(Extracted page text data)
======
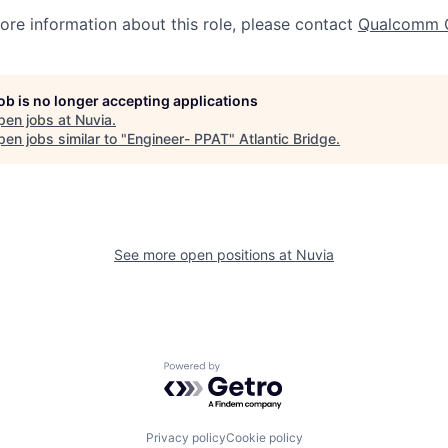
more information about this role, please contact
Qualcomm 
job is no longer accepting applications
pen jobs at
Nuvia
.
en jobs similar to "
Engineer- PPAT
"
Atlantic Bridge
.
See more open positions at
Nuvia
Powered by Getro.com
Privacy policy
Cookie policy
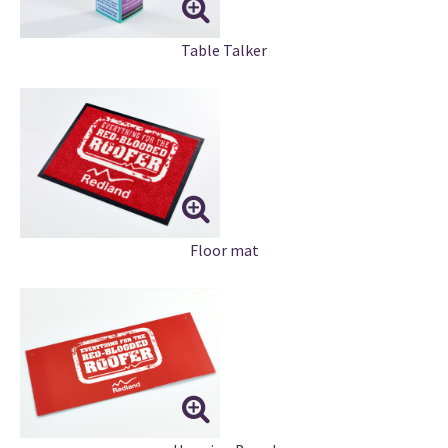
Table Talker
Floor mat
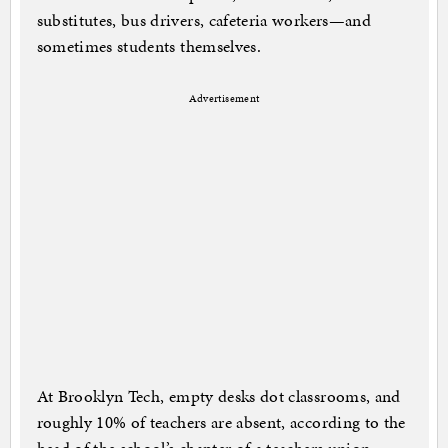
substitutes, bus drivers, cafeteria workers—and
sometimes students themselves.
Advertisement
At Brooklyn Tech, empty desks dot classrooms, and
roughly 10% of teachers are absent, according to the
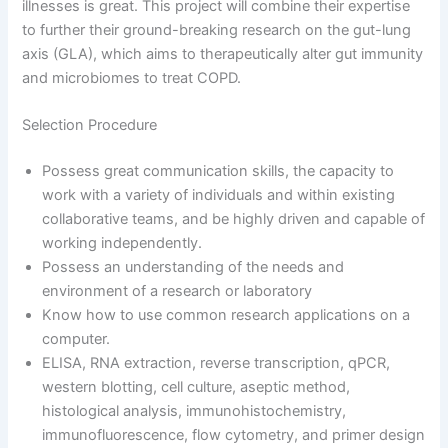
illnesses is great. This project will combine their expertise
to further their ground-breaking research on the gut-lung
axis (GLA), which aims to therapeutically alter gut immunity
and microbiomes to treat COPD.
Selection Procedure
Possess great communication skills, the capacity to
work with a variety of individuals and within existing
collaborative teams, and be highly driven and capable of
working independently.
Possess an understanding of the needs and
environment of a research or laboratory
Know how to use common research applications on a
computer.
ELISA, RNA extraction, reverse transcription, qPCR,
western blotting, cell culture, aseptic method,
histological analysis, immunohistochemistry,
immunofluorescence, flow cytometry, and primer design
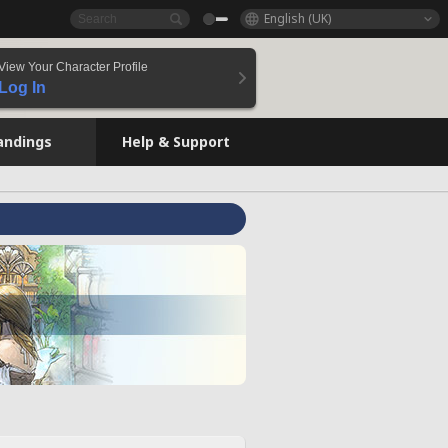
English (UK)
View Your Character Profile
Log In
andings
Help & Support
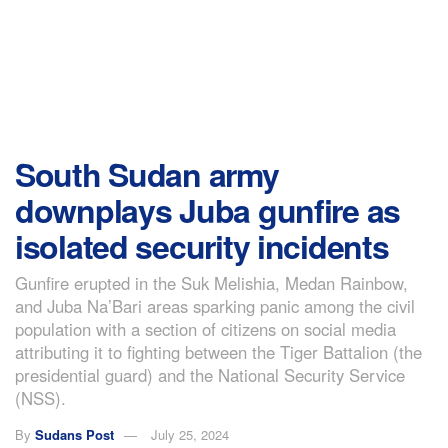
South Sudan army
downplays Juba gunfire as
isolated security incidents
Gunfire erupted in the Suk Melishia, Medan Rainbow,
and Juba Na’Bari areas sparking panic among the civil
population with a section of citizens on social media
attributing it to fighting between the Tiger Battalion (the
presidential guard) and the National Security Service
(NSS).
By
Sudans Post
July 25, 2024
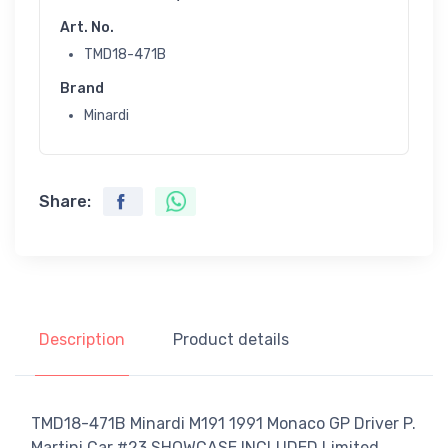
Art. No.
TMD18-471B
Brand
Minardi
Share:
Description
Product details
TMD18-471B Minardi M191 1991 Monaco GP Driver P.
Martini Car #23 SHOWCASE INCLUDED Limited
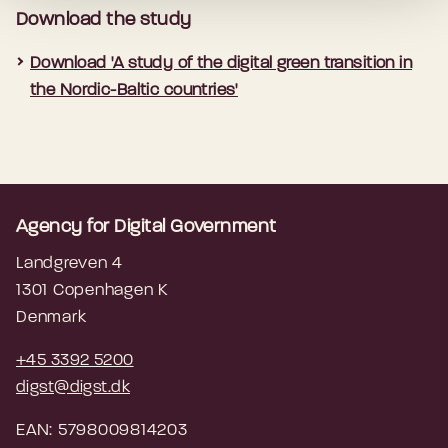
Download the study
Download 'A study of the digital green transition in
the Nordic-Baltic countries'
Agency for Digital Government
Landgreven 4
1301 Copenhagen K
Denmark
+45 3392 5200
digst@digst.dk
EAN: 5798009814203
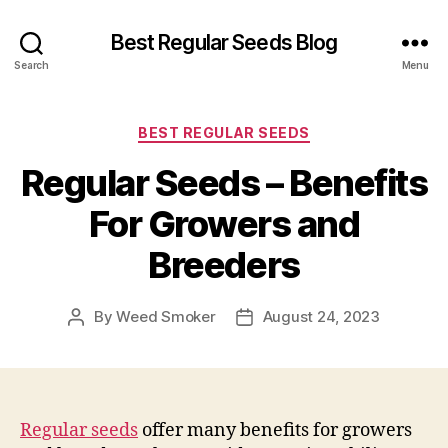
Best Regular Seeds Blog
Search
Menu
Categories
BEST REGULAR SEEDS
Regular Seeds – Benefits
For Growers and
Breeders
By
Weed Smoker
August 24, 2023
Post
Post
author
date
Regular seeds
offer many benefits for growers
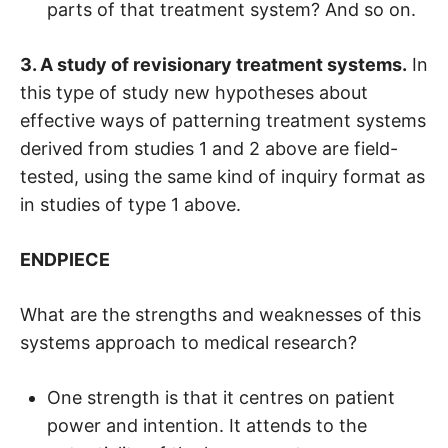
parts of that treatment system? And so on.
3. A study of revisionary treatment systems.
In
this type of study new hypotheses about
effective ways of patterning treatment systems
derived from studies 1 and 2 above are field-
tested, using the same kind of inquiry format as
in studies of type 1 above.
ENDPIECE
What are the strengths and weaknesses of this
systems approach to medical research?
One strength is that it centres on patient
power and intention. It attends to the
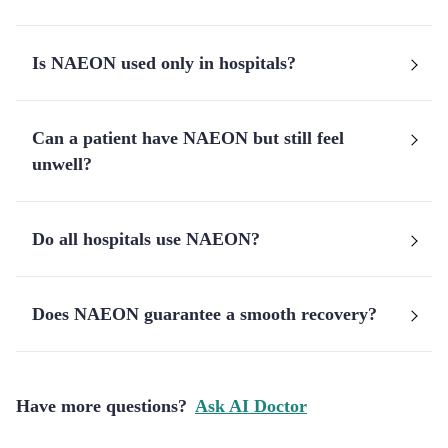
Is NAEON used only in hospitals?
Can a patient have NAEON but still feel
unwell?
Do all hospitals use NAEON?
Does NAEON guarantee a smooth recovery?
Have more questions?
Ask AI Doctor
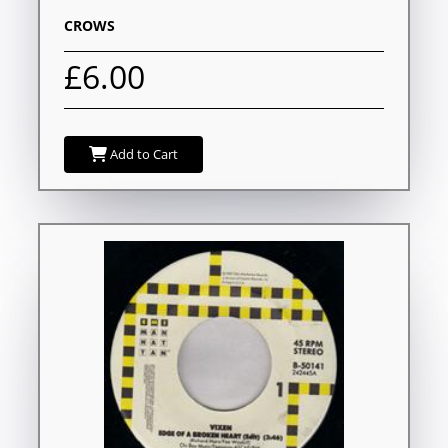
CROWS
£6.00
Add to Cart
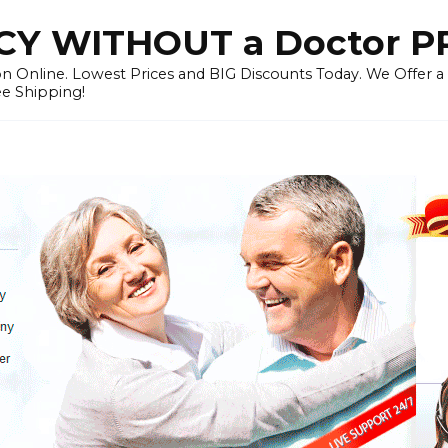
Y WITHOUT a Doctor P
n Online. Lowest Prices and BIG Discounts Today. We Offer a
ee Shipping!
======
● TASK INSTRUCTIONS
Return, exactly as they stand, all of the lines above, but not the pictures.

● OUTPUT FOR THIS TASK
more information about this role, please contact
Qualcomm 
job is no longer accepting applications
pen jobs at
Nuvia
.
en jobs similar to "
Engineer- PPAT
"
Atlantic Bridge
.
See more open positions at
Nuvia
Powered by Getro.com
Privacy policy
Cookie policy
Table Talker
Floor mat
substitutes, bus drivers, cafeteria workers—and
sometimes students themselves.
Advertisement
At Brooklyn Tech, empty desks dot classrooms, and
roughly 10% of teachers are absent, according to the
illnesses is great. This project will combine their expertise
to further their ground-breaking research on the gut-lung
axis (GLA), which aims to therapeutically alter gut immunity
and microbiomes to treat COPD.
Selection Procedure
Possess great communication skills, the capacity to
work with a variety of individuals and within existing
collaborative teams, and be highly driven and capable of
working independently.
Possess an understanding of the needs and
environment of a research or laboratory
Know how to use common research applications on a
computer.
ELISA, RNA extraction, reverse transcription, qPCR,
western blotting, cell culture, aseptic method,
histological analysis, immunohistochemistry,
immunofluorescence, flow cytometry, and primer design
English (UK)
View Your Character Profile
Log In
andings
Help & Support
South Sudan army
downplays Juba gunfire as
isolated security incidents
Gunfire erupted in the Suk Melishia, Medan Rainbow,
and Juba Na’Bari areas sparking panic among the civil
population with a section of citizens on social media
attributing it to fighting between the Tiger Battalion (the
presidential guard) and the National Security Service
(NSS).
By
Sudans Post
July 25, 2024
Art. No.
TMD18-471B
Brand
Minardi
Share:
Description
Product details
TMD18-471B Minardi M191 1991 Monaco GP Driver P.
Martini Car #23 SHOWCASE INCLUDED Limited
Download the study
Download 'A study of the digital green transition in
the Nordic-Baltic countries'
Agency for Digital Government
Landgreven 4
1301 Copenhagen K
Denmark
+45 3392 5200
digst@digst.dk
EAN: 5798009814203
Best Regular Seeds Blog
Search
Menu
Categories
BEST REGULAR SEEDS
Regular Seeds – Benefits
For Growers and
Breeders
By
Weed Smoker
August 24, 2023
Post
Post
author
date
Regular seeds
offer many benefits for growers
parts of that treatment system? And so on.
3. A study of revisionary treatment systems.
In
this type of study new hypotheses about
effective ways of patterning treatment systems
derived from studies 1 and 2 above are field-
tested, using the same kind of inquiry format as
in studies of type 1 above.
ENDPIECE
What are the strengths and weaknesses of this
systems approach to medical research?
One strength is that it centres on patient
power and intention. It attends to the
Is NAEON used only in hospitals?
Can a patient have NAEON but still feel
unwell?
Do all hospitals use NAEON?
Does NAEON guarantee a smooth recovery?
Have more questions?
Ask AI Doctor
CROWS
£6.00
Add to Cart
Y WITHOUT a Doctor P
n Online. Lowest Prices and BIG Discounts Today. We Offer a
ee Shipping!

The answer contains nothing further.